But yes, it’s the foot that does it for me. That’s when I start collecting health data.
I realize that for my entire life, I haven’t paid much attention to my health. My body was just meat housing for my brain. Suddenly, with my FDA-approved glucose meter, I have a small device that tells me a number, and that number gives me a reason to care more about my body.
I begin to discover that it’s not just glucose I can monitor. A range of data and devices can help me avoid other health problems. High blood pressure, for example, affects 75 million Americans and the majority of diabetics. I’m also at higher risk of AFib—atrial fibrillation, or an irregular heartbeat, which can increase the chance that I have a stroke.
Gathering this new information requires a patchwork of services, so I approach it like an engineer. I track steps using wearable devices from Fitbit and Nike, and apps like Moves. I watch for high blood pressure with a Withings smart monitor. The data is stored alongside my weight, body fat percentage, and body mass index, all measured with a smart scale. And all the time there’s my blood glucose, measured six times a day, before and after each meal.

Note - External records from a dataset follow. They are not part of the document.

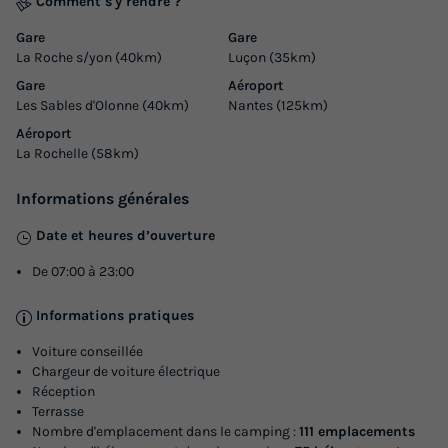
Comment s'y rendre ?
Surface
Adultes
Chambres
Salle de bain
Gare
Gare
29m²
4
2
1
La Roche s/yon (40km)
Luçon (35km)
Gare
Aéroport
Terrasse semi-couverte
Accès wifi
Animaux autorisés *
Les Sables d'Olonne (40km)
Nantes (125km)
Cafetière
Chaise longue
+ 5
Aéroport
La Rochelle (58km)
Informations générales
MOBILHOME 4 personnes - CONFORT 2 CHAMBRES
du
29/08/2026
au
05/09/2026
Date et heures d’ouverture
Modifier les dates
De 07:00 à 23:00
Meilleur prix pour 7 nuits
370 €
Informations pratiques
Voiture conseillée
Voir les logements
Chargeur de voiture électrique
Réception
Terrasse
Nombre d'emplacement dans le camping :
111 emplacements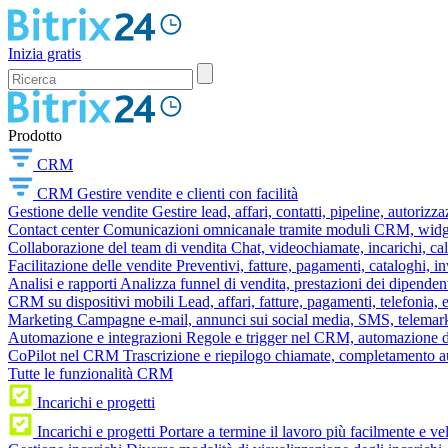
Inizia gratis
Prodotto
CRM
CRM
Gestire vendite e clienti con facilità
Gestione delle vendite
Gestire lead, affari, contatti, pipeline, autorizz
Contact center
Comunicazioni omnicanale tramite moduli CRM, widget 
Collaborazione del team di vendita
Chat, videochiamate, incarichi, ca
Facilitazione delle vendite
Preventivi, fatture, pagamenti, cataloghi, i
Analisi e rapporti
Analizza funnel di vendita, prestazioni dei dipendent
CRM su dispositivi mobili
Lead, affari, fatture, pagamenti, telefonia,
Marketing
Campagne e-mail, annunci sui social media, SMS, telemark
Automazione e integrazioni
Regole e trigger nel CRM, automazione dei
CoPilot nel CRM
Trascrizione e riepilogo chiamate, completamento au
Tutte le funzionalità CRM
Incarichi e progetti
Incarichi e progetti
Portare a termine il lavoro più facilmente e v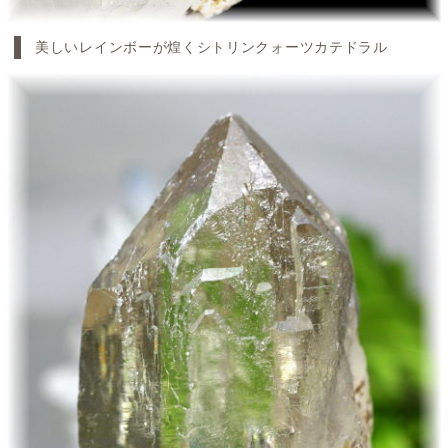
美しいレインボーが煌くシトリンクォーツカテドラル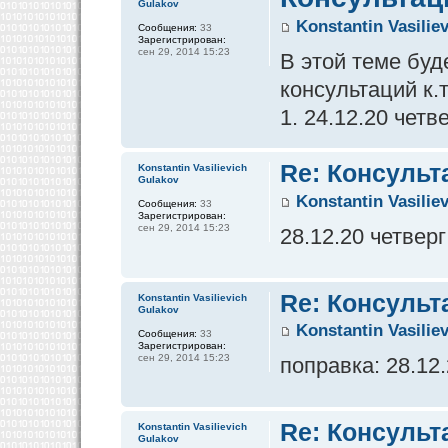
Gulakov
Konstantin Vasilie
Сообщения:
33
Зарегистрирован:
сен 29, 2014 15:23
В этой теме бу
консультаций к.
1. 24.12.20 четв
Re: Консульт
Konstantin Vasilievich
Gulakov
Konstantin Vasilie
Сообщения:
33
Зарегистрирован:
сен 29, 2014 15:23
28.12.20 четверг
Re: Консульт
Konstantin Vasilievich
Gulakov
Konstantin Vasilie
Сообщения:
33
Зарегистрирован:
сен 29, 2014 15:23
поправка: 28.12
Re: Консульт
Konstantin Vasilievich
Gulakov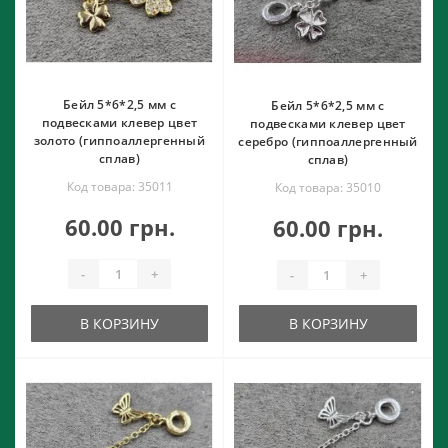
Бейл 5*6*2,5 мм с
Бейл 5*6*2,5 мм с
подвесками клевер цвет
подвесками клевер цвет
золото (гиппоаллергенный
серебро (гиппоаллергенный
сплав)
сплав)
Код товара: 35011
Код товара: 35010
60.00 грн.
60.00 грн.
-
+
-
+
В КОРЗИНУ
В КОРЗИНУ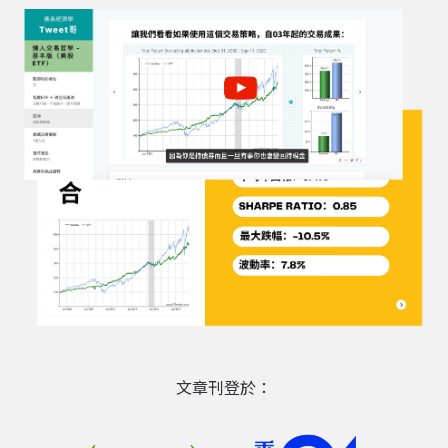
文章刊登於：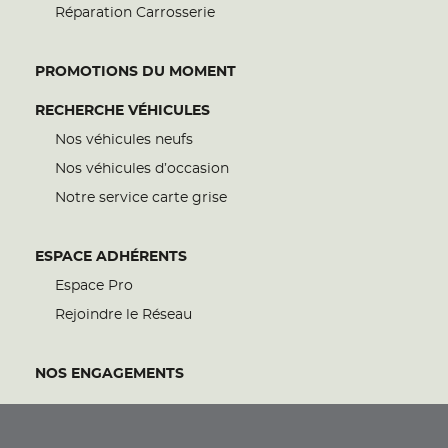
Réparation Carrosserie
PROMOTIONS DU MOMENT
RECHERCHE VÉHICULES
Nos véhicules neufs
Nos véhicules d’occasion
Notre service carte grise
ESPACE ADHÉRENTS
Espace Pro
Rejoindre le Réseau
NOS ENGAGEMENTS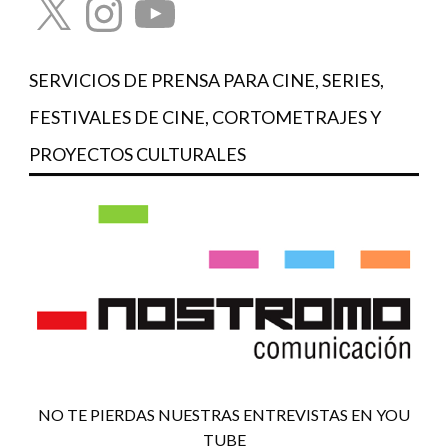
SERVICIOS DE PRENSA PARA CINE, SERIES,
FESTIVALES DE CINE, CORTOMETRAJES Y
PROYECTOS CULTURALES
NO TE PIERDAS NUESTRAS ENTREVISTAS EN YOU
TUBE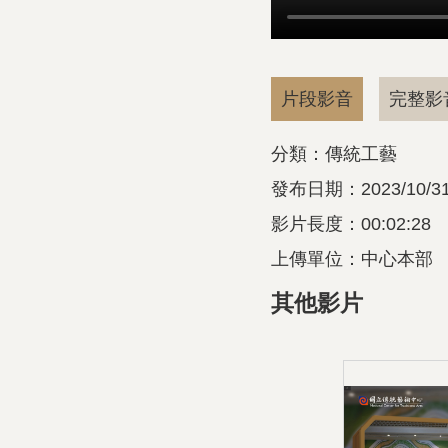
片段影音
完整影
分類：傳統工藝
發布日期：2023/10/3
影片長度：00:02:28
上傳單位：中心本部
其他影片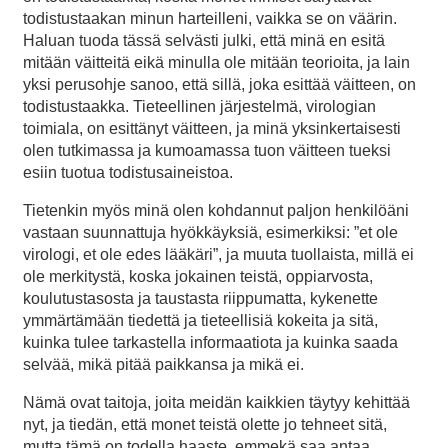
todistustaakan minun harteilleni, vaikka se on väärin.
Haluan tuoda tässä selvästi julki, että minä en esitä
mitään väitteitä eikä minulla ole mitään teorioita, ja lain
yksi perusohje sanoo, että sillä, joka esittää väitteen, on
todistustaakka. Tieteellinen järjestelmä, virologian
toimiala, on esittänyt väitteen, ja minä yksinkertaisesti
olen tutkimassa ja kumoamassa tuon väitteen tueksi
esiin tuotua todistusaineistoa.
Tietenkin myös minä olen kohdannut paljon henkilöäni
vastaan suunnattuja hyökkäyksiä, esimerkiksi: ”et ole
virologi, et ole edes lääkäri”, ja muuta tuollaista, millä ei
ole merkitystä, koska jokainen teistä, oppiarvosta,
koulutustasosta ja taustasta riippumatta, kykenette
ymmärtämään tiedettä ja tieteellisiä kokeita ja sitä,
kuinka tulee tarkastella informaatiota ja kuinka saada
selvää, mikä pitää paikkansa ja mikä ei.
Nämä ovat taitoja, joita meidän kaikkien täytyy kehittää
nyt, ja tiedän, että monet teistä olette jo tehneet sitä,
mutta tämä on todella haaste, emmekä saa antaa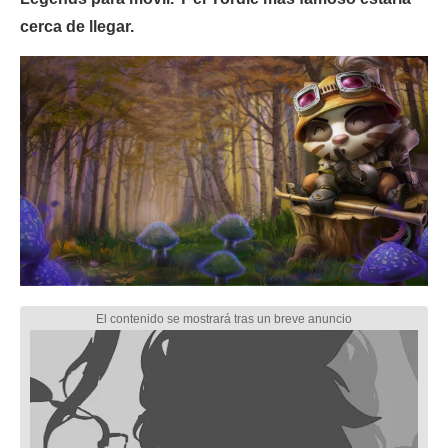
cerca de llegar.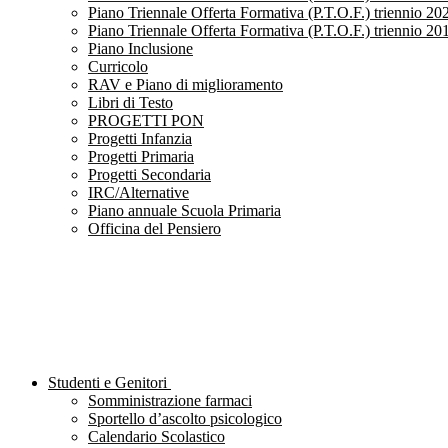
Piano Triennale Offerta Formativa (P.T.O.F.) triennio 20
Piano Triennale Offerta Formativa (P.T.O.F.) triennio 20
Piano Inclusione
Curricolo
RAV e Piano di miglioramento
Libri di Testo
PROGETTI PON
Progetti Infanzia
Progetti Primaria
Progetti Secondaria
IRC/Alternative
Piano annuale Scuola Primaria
Officina del Pensiero
Studenti e Genitori
Somministrazione farmaci
Sportello d’ascolto psicologico
Calendario Scolastico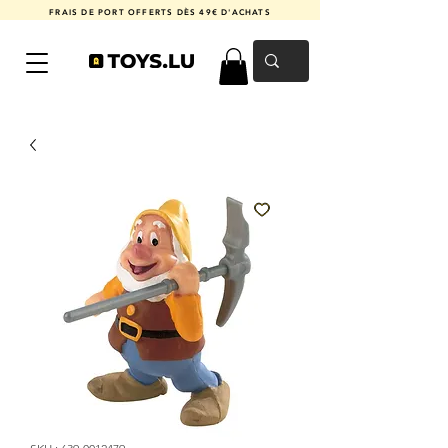
FRAIS DE PORT OFFERTS DÈS 49€ D'ACHATS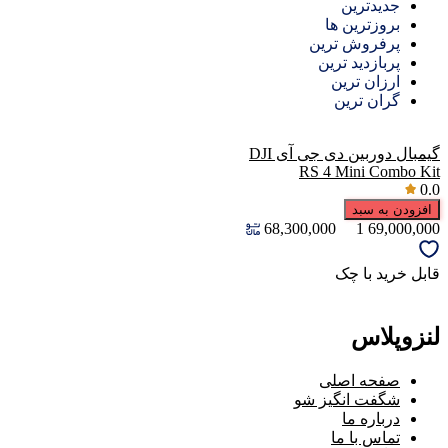
جدیدترین
بروزترین ها
پرفروش ترین
پربازدید ترین
ارزان ترین
گران ترین
گيمبال دوربين دی جی آی DJI
RS 4 Mini Combo Kit
0.0
افزودن به سبد
68,300,000
1
69,000,000
قابل خرید با چک
لنزوپلاس
صفحه اصلی
شگفت انگیز شو
درباره ما
تماس با ما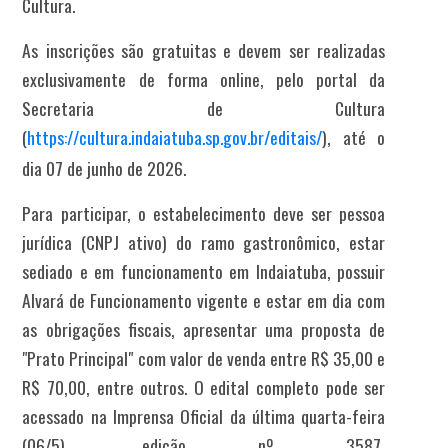
Cultura.
As inscrições são gratuitas e devem ser realizadas
exclusivamente de forma online, pelo portal da
Secretaria de Cultura
(
https://cultura.indaiatuba.sp.gov.br/editais/
), até o
dia 07 de junho de 2026
.
Para participar, o estabelecimento deve ser
pessoa
jurídica (CNPJ ativo) do ramo gastronômico
, e
star
sediado e em funcionamento em Indaiatuba
, p
ossuir
Alvará de Funcionamento vigente e estar em dia com
as obrigações fiscais
, a
presentar uma proposta de
"Prato Principal" com valor de venda entre R$ 35,00 e
R$ 70,00
, entre outros. O edital completo pode ser
acessado na Imprensa Oficial da última quarta-feira
(06/5), edição nº 3587,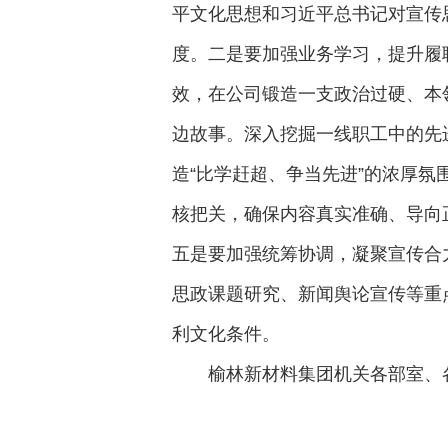
平文化思想和习近平总书记对宣传
度。二是要加强业务学习，提升履
效，在公司锻造一支政治过硬、本
边故事。深入挖掘一线职工中的先
造“比学赶超、争当先进”的浓厚氛
核把关，确保内容真实准确、导向
五是要加强统筹协调，凝聚宣传合力
思政课题研究、新闻舆论宣传等重
利文化条件。
榆林新材料集团机关各部室、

I export the data as CSVs and view it in hand-crafted graphs and dashboards. My ad hoc monitoring system makes me an early adopter, a bona fide member of the quantified-self movement.
Seven years later, though, my fringe obsession has become mainstream. My cobbled-together system has been replaced by Apple’s shiny Health app, and I get prompted to exercise by a wearable that is more powerful than my first laptop. And my watch can even monitor my heart.
I’ve been wearing an Apple Watch for the last 15 months, using it to meet activity goals and monitor my health. (“Dan, you’re so close to closing your Move ring. A brisk nine-minute walk should do it.”) But the Series 4, Apple’s latest model, has an extra function: a built-in electrocardiogram (ECG).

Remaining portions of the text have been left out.